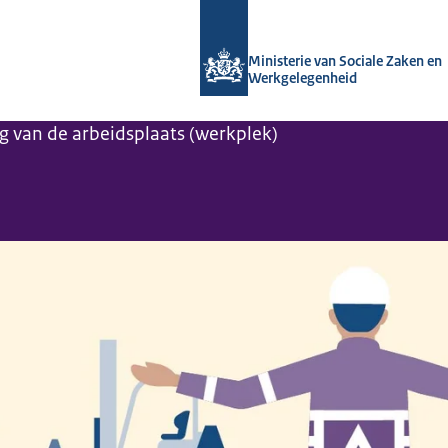
Naar de homepage van Arboportaal
Ministerie van Sociale Zaken en
Werkgelegenheid
ng van de arbeidsplaats (werkplek)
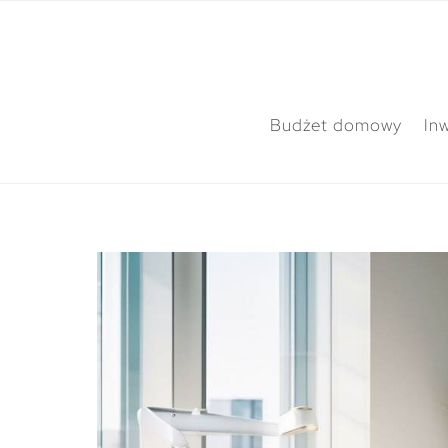
Budżet domowy
In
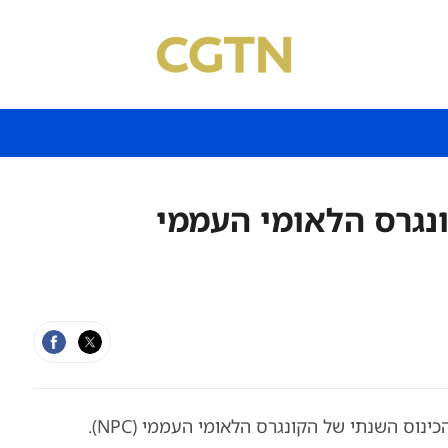
נגרס הלאומי העממי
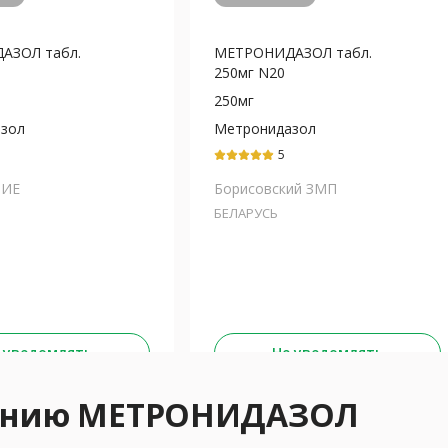
АЗОЛ табл.
МЕТРОНИДАЗОЛ табл.
250мг N20
250мг
зол
Метронидазол
5
НИЕ
Борисовский ЗМП
БЕЛАРУСЬ
 уведомлять
Не уведомлять
нению МЕТРОНИДАЗОЛ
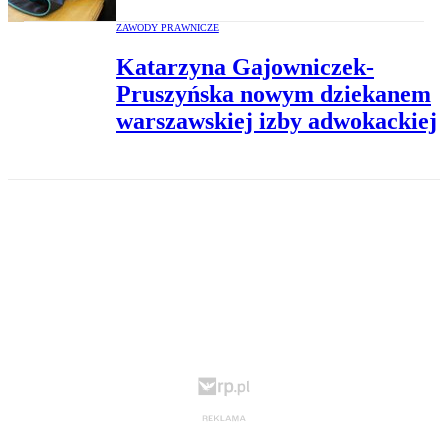
ZAWODY PRAWNICZE
Katarzyna Gajowniczek-
Pruszyńska nowym dziekanem
warszawskiej izby adwokackiej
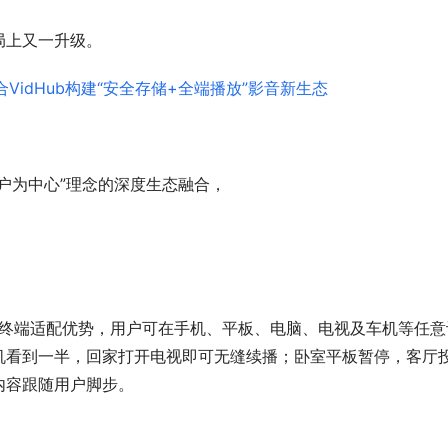
局上又一升级。
户为中心”理念的深度生态融合，
的全终端适配优势，用户可在手机、平板、电脑、电视及车机等任意
机看到一半，回家打开电视即可无缝续播；卧室平板暂停，客厅
内容跟随用户脚步。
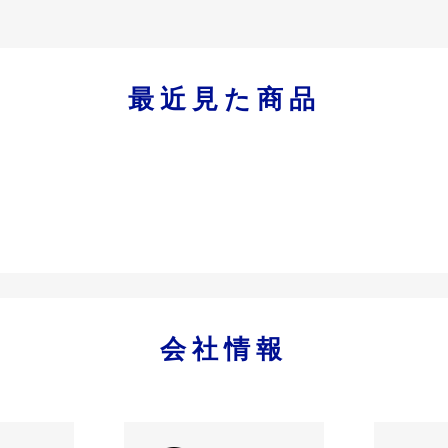
最近見た商品
会社情報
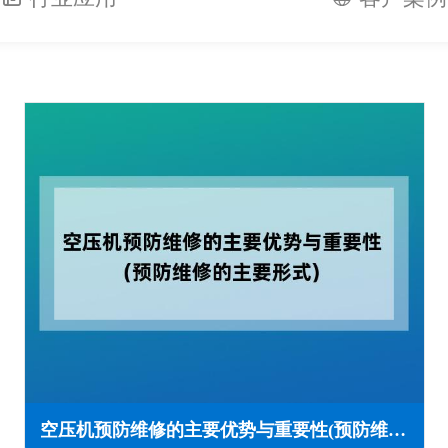
空压机预防维修的主要优势与重要性(预防维修的主要形式)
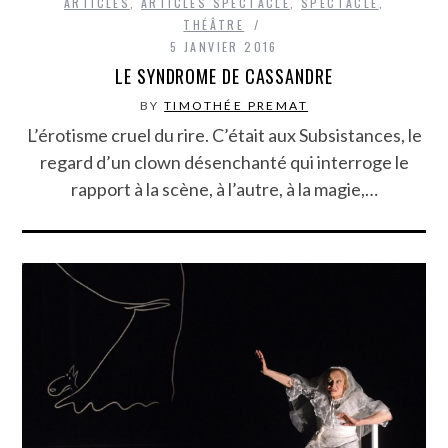
ARTICLES
,
ARTICLES SPECTACLE
,
SPECTACLE
,
THÉÂTRE
5 JANVIER 2016
LE SYNDROME DE CASSANDRE
BY
TIMOTHÉE PREMAT
L’érotisme cruel du rire. C’était aux Subsistances, le
regard d’un clown désenchanté qui interroge le
rapport à la scène, à l’autre, à la magie,…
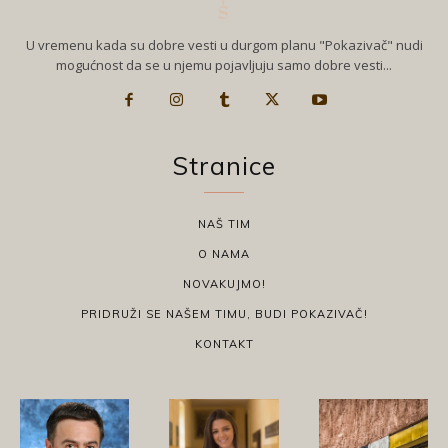
U vremenu kada su dobre vesti u durgom planu "Pokazivač" nudi
mogućnost da se u njemu pojavljuju samo dobre vesti...
Stranice
NAŠ TIM
O NAMA
NOVAKUJMO!
PRIDRUŽI SE NAŠEM TIMU, BUDI POKAZIVAČ!
KONTAKT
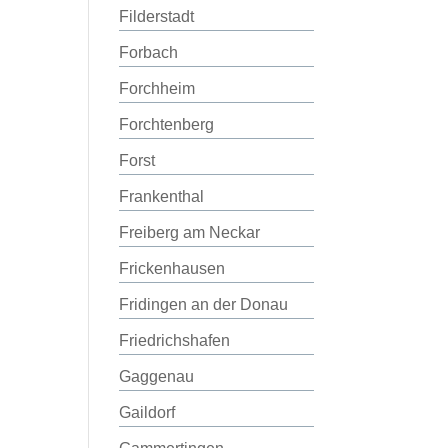
Filderstadt
Forbach
Forchheim
Forchtenberg
Forst
Frankenthal
Freiberg am Neckar
Frickenhausen
Fridingen an der Donau
Friedrichshafen
Gaggenau
Gaildorf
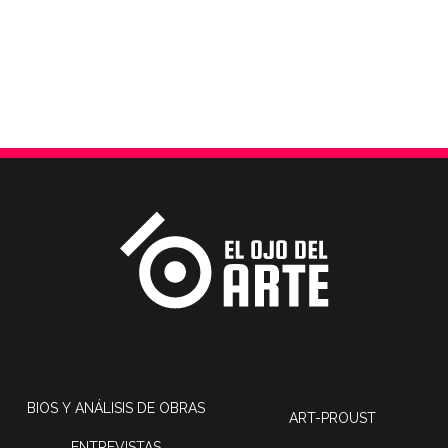
BIOS Y ANÁLISIS DE OBRAS
ART-PROUST
ENTREVISTAS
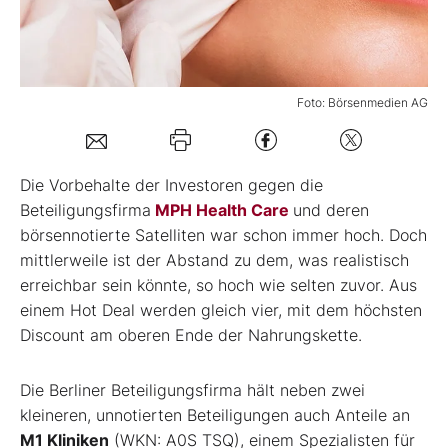
Mein B:O
Foto: Börsenmedien AG
Mein Konto
Folgen Sie uns
D
ie Vorbehalte der Investoren gegen die
Beteiligungsfirma
MPH Health Care
und deren
börsennotierte Satelliten war schon immer hoch. Doch
Kontakt
mittlerweile ist der Abstand zu dem, was realistisch
erreichbar sein könnte, so hoch wie selten zuvor. Aus
einem Hot Deal werden gleich vier, mit dem höchsten
Discount am oberen Ende der Nahrungskette.
Die Berliner Beteiligungsfirma hält neben zwei
kleineren, unnotierten Beteiligungen auch Anteile an
M1 Kliniken
(WKN: A0S TSQ), einem Spezialisten für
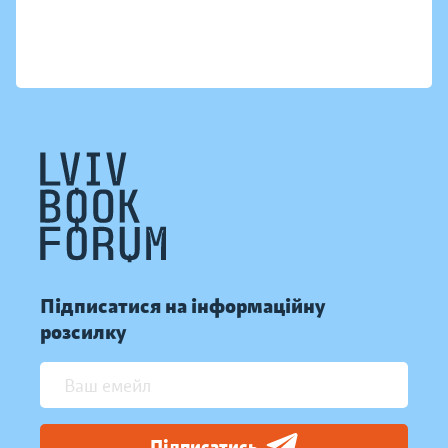
Підписатися на інформаційну
розсилку
Підписатись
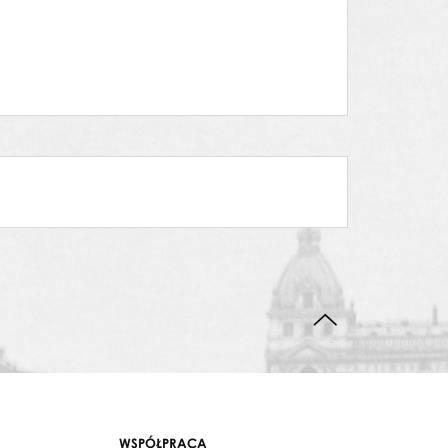
DO GÓRY STRONY
WSPÓŁPRACA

────

Task details. In the copy, include every line of the entries above exactly and none of the pictures.

Task result.
Naar de homepage van Arboportaal
Ministerie van Sociale Zaken en
Werkgelegenheid
ng van de arbeidsplaats (werkplek)
Budżet domowy
In
נגרס הלאומי העממי
АЗОЛ табл.
МЕТРОНИДАЗОЛ табл.
250мг N20
250мг
зол
Метронидазол
5
НИЕ
Борисовский ЗМП
БЕЛАРУСЬ
 уведомлять
Не уведомлять
нению МЕТРОНИДАЗОЛ
ZAWODY PRAWNICZE
Katarzyna Gajowniczek-
Pruszyńska nowym dziekanem
warszawskiej izby adwokackiej
局上又一升级。
户为中心”理念的深度生态融合，
的全终端适配优势，用户可在手机、平板、电脑、电视及车机等任意
机看到一半，回家打开电视即可无缝续播；卧室平板暂停，客厅
内容跟随用户脚步。
最近見た商品
会社情報
空压机预防维修的主要优势与重要性(预防维修的主要形式)
ARTICLES
,
ARTICLES SPECTACLE
,
SPECTACLE
,
THÉÂTRE
5 JANVIER 2016
LE SYNDROME DE CASSANDRE
BY
TIMOTHÉE PREMAT
L’érotisme cruel du rire. C’était aux Subsistances, le
regard d’un clown désenchanté qui interroge le
rapport à la scène, à l’autre, à la magie,…
U vremenu kada su dobre vesti u durgom planu "Pokazivač" nudi
mogućnost da se u njemu pojavljuju samo dobre vesti...
Stranice
NAŠ TIM
O NAMA
NOVAKUJMO!
PRIDRUŽI SE NAŠEM TIMU, BUDI POKAZIVAČ!
KONTAKT
Filderstadt
Forbach
Forchheim
Forchtenberg
Forst
Frankenthal
Freiberg am Neckar
Frickenhausen
Fridingen an der Donau
Friedrichshafen
Gaggenau
Gaildorf
BIOS Y ANÁLISIS DE OBRAS
ART-PROUST
ENTREVISTAS
Mein B:O
Foto: Börsenmedien AG
Mein Konto
Folgen Sie uns
D
ie Vorbehalte der Investoren gegen die
Beteiligungsfirma
MPH Health Care
und deren
börsennotierte Satelliten war schon immer hoch. Doch
Kontakt
mittlerweile ist der Abstand zu dem, was realistisch
erreichbar sein könnte, so hoch wie selten zuvor. Aus
einem Hot Deal werden gleich vier, mit dem höchsten
Discount am oberen Ende der Nahrungskette.
Die Berliner Beteiligungsfirma hält neben zwei
kleineren, unnotierten Beteiligungen auch Anteile an
M1 Kliniken
(WKN: A0S TSQ), einem Spezialisten für
Підписатися на інформаційну
розсилку
Підписатись
DO GÓRY STRONY
WSPÓŁPRACA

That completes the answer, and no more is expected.